Аистов-цвет

22
18
20
22
24
26
28
30

Йошка не был тайный детектив, на которого могли бы рассчитывать, что он сумеет втереться в доверие. И тем хуже было для него. Гнев и презрение, с которыми он встречался каждую минуту, каждое мгновение выносили ему свой приговор.

И вот его маленькие черные глазки с таким же полным страдания человеческим взглядом, как у спрута, когда ему отсекут его щупальца, встретились с моими глазами. И в ту же минуту эту тяжелую тишину, что залегла в камере, будто рассек голос Яноша Баклая.

— Мы все знаем, что ты выдаешь нас, Йошка! — говорил, словно приговор читал, Янош Баклай. — Хочешь сберечь себе жизнь и расстреливаешь нашу революцию.
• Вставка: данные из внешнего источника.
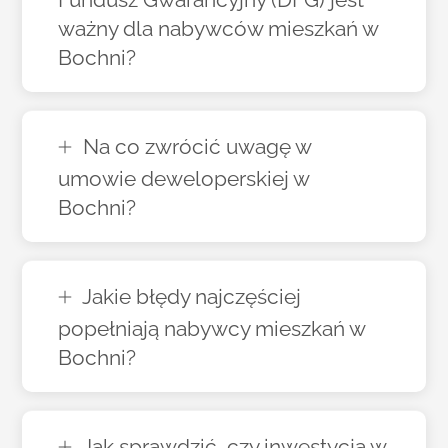
ważny dla nabywców mieszkań w
Bochni?
Na co zwrócić uwagę w
umowie deweloperskiej w
Bochni?
Jakie błędy najczęściej
popełniają nabywcy mieszkań w
Bochni?
Jak sprawdzić, czy inwestycja w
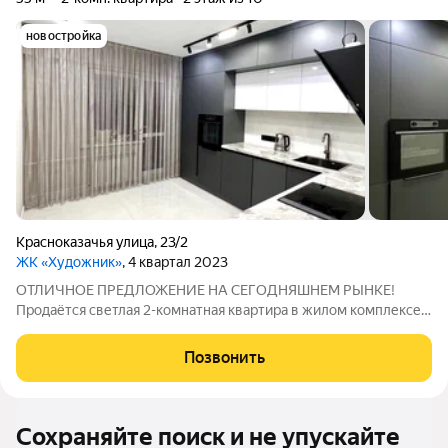
новостройка
Красноказачья улица
,
23/2
ЖК «Художник»
, 4 квартал 2023
ОТЛИЧНОЕ ПРЕДЛОЖЕНИЕ НА СЕГОДНЯШНЕМ РЫНКЕ!
Продаётся светлая 2-комнатная квартира в жилом комплексе
комфорт-класса «Художник» по адресу: ул. Красноказачья,
23/2. Расположена на 2 этаже 10 этажного дома. Общей
Позвонить
площадью 55 м2 + балкон 4 м2. Теплая,
Сохраняйте поиск и не упускайте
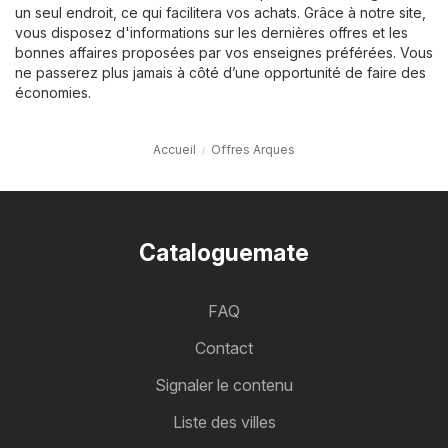
un seul endroit, ce qui facilitera vos achats. Grâce à notre site,
vous disposez d'informations sur les dernières offres et les
bonnes affaires proposées par vos enseignes préférées. Vous
ne passerez plus jamais à côté d’une opportunité de faire des
économies.
Accueil
Offres Arques
Cataloguemate
FAQ
Contact
Signaler le contenu
Liste des villes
Но она жива, нашей смертью жива и будет вечно жить. И все ее поколения будут тебя презирать. Пожалеют даже слов, чтобы тебя проклясть. Одно только останется для тебя слово: презрение.

И еще Янош не высказал все, что хотел сказать, а камеру уже проколол отчаянный крик Йошки:

— Убейте меня, убейте!

Опять тишина сомкнулась, чтобы всей своей тяжестью наступать на Йошку или отступать. Стояла гнетущая, неподвижная.

— Убейте меня, убейте! — уже хрипел Йошка, словно прощался с жизнью.

Дверь в камеру открылась — пришли за мной. Так я и оставил его с хрипом на губах, а тишина в камере говорила мне вслед громким стуком сердец: «Будь мужественным, смерть не страшна, если ей смело смотреть в глаза!»

XVII

Меня опять повели через тот двор, где умирали закопанные живыми по горло мученики за нашу революцию. Стояла уже темная ночь, ни одной звезды не видно было на небе. А та, что была при мне, осталась у Яноша Баклая. Он не решился вернуть ее мне при Йошке. Да пусть, пусть она светит ему и всем остальным правдивым сердцам, которые остались в том могильном склепе. Разве не ее правда подняла совесть со дна Йошкиной души? Я почему-то был уверен, что Йошка теперь пойдет в одних рядах со всеми и не выдаст никого.

Хоть и темень, а я опять вижу тот тупой угол тюрьмы, только теперь перед собой, а не позади. И две двери, одна против другой, каждая словно в страшную неизвестность. Но теперь тюремный страж толкает меня в ту, что слева. Куда она ведет?

Позднее я узнал, что в этой части тюремного дома был зал, где судили, выносили смертные приговоры. От него шел коридор, а затем лестница — наверх, в комнаты, где заключенных допрашивали следователи. Если мы миновали двор и этот коридор и я жив, значит, ведут не на казнь.

И в ту минуту, когда моя душа замерла в ожидании нестерпимых страданий, я будто услышал твой голос, девушка моя.

«Юрко, Юрко, мой донской казаче. Я здесь, я возле тебя, пришла тебя спасать. Ведь недаром я повела тебя к фотографу и он уговорил тебя надеть форму донского казака. Помни же сейчас, кто ты».

Да, да, я помню об этом, моя комиссарочка… Назову ли я когда-нибудь тебя «моя женушка»?..

Я уже стою перед хортистским офицером, а лицо у него красивое, как расписное яичко. Неужели люди с такой красотой могут посылать на смерть, быть врагами революции? Но его серые продолговатые глаза, обрамленные черными длинными ресницами, так пренебрежительно смотрят на меня…

— Где твой военный мундир? — спрашивает он меня по-венгерски. — Думаешь, если переоделся, так это тебя спасет? Но я все-таки хочу знать, куда ты дел свой мундир? Вы все такие же негодные солдаты своей, революции, как и ваш Бела Кун.

Я все понимаю, что он говорит, но молчу. Теперь, когда этот хортистский красавчик заговорил, лицо его стало отвратительным. Блекнет красота, когда с нею соединяется жестокость. И сердце мне доносит, что этот высокий, ладно сбитый человек, стоящий передо мной, может с красивой улыбкой выносить жестокие приговоры.

— Куда же ты дел свой военный мундир? — нажимает он, играя глазами, красуясь своей силой и властью.

Знаю, знаю, это только начинается с мундира, а дальше пойдет и о другом.